Craigslist Hunting Land For Lease In Ga
55Th And Kedzie Elite Staffing
Cars & Trucks - By Owner near Kissimmee, FL - craigslist
Smartfind Express Login Broward
His Only Son Showtimes Near Marquee Cinemas - Wakefield 12
Kaliii - Area Codes Lyrics
Obsidian Guard's Skullsplitter
J&R Cycle Villa Park
Roadtoutopiasweepstakes.con
Hotel Denizen Mckinney
Dreamcargiveaways
Poster & 1600 Autocollants créatifs | Activité facile et ludique | Poppik Stickers
Tenant Vs.
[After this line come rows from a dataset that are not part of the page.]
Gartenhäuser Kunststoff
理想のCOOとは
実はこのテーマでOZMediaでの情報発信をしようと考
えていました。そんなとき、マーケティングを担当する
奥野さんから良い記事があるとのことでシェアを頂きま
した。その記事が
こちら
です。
Occupant: Is There Really A Difference Between Them?
Directions To 401 East Chestnut Street Louisville Kentucky
Stafford Rotoworld
Daly City Building Division
Cranston Sewer Tax
Infinite Campus Parent Portal Hall County
Clausen's Car Wash
Sams Gas Price Sanford Fl
Tacos Diego Hugoton Ks
Blog Pch
Kidcheck Login
Fishing Hook Memorial Tattoo
Honeybee: Classification, Morphology, Types, and Lifecycle
Latest Posts
Article information

Author: Ouida Strosin DO

Last Updated:

Views: 6788

Rating: 4.6 / 5 (76 voted)

Reviews: 83% of readers found this page helpful

Author information

Name: Ouida Strosin DO

Birthday: 1995-04-27

Address: Suite 927 930 Kilback Radial, Candidaville, TN 87795

Phone: +8561498978366

Job: Legacy Manufacturing Specialist

Hobby: Singing, Mountain biking, Water sports, Water sports, Taxidermy, Polo, Pet

Introduction: My name is Ouida Strosin DO, I am a precious, combative, spotless, modern, spotless, beautiful, precious person who loves writing and wants to share my knowledge and understanding with you.